[EXERCISE OBJECTIVE] Transcribe the listing below word for word but skip its images.

★ ★ ★ ★ ★

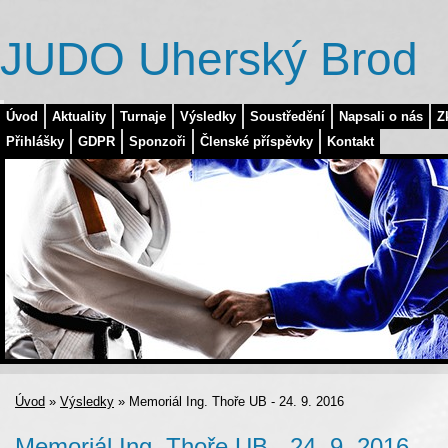
JUDO Uherský Brod
Úvod
Aktuality
Turnaje
Výsledky
Soustředění
Napsali o nás
Z
Přihlášky
GDPR
Sponzoři
Členské příspěvky
Kontakt
Úvod
»
Výsledky
»
Memoriál Ing. Thoře UB - 24. 9. 2016
Memoriál Ing. Thoře UB - 24. 9. 2016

★ ★ ★ ★ ★

[RESPONSE TO THE EXERCISE]
JUDO Uherský Brod
Úvod
Aktuality
Turnaje
Výsledky
Soustředění
Napsali o nás
Z
Přihlášky
GDPR
Sponzoři
Členské příspěvky
Kontakt
Úvod
»
Výsledky
»
Memoriál Ing. Thoře UB - 24. 9. 2016
Memoriál Ing. Thoře UB - 24. 9. 2016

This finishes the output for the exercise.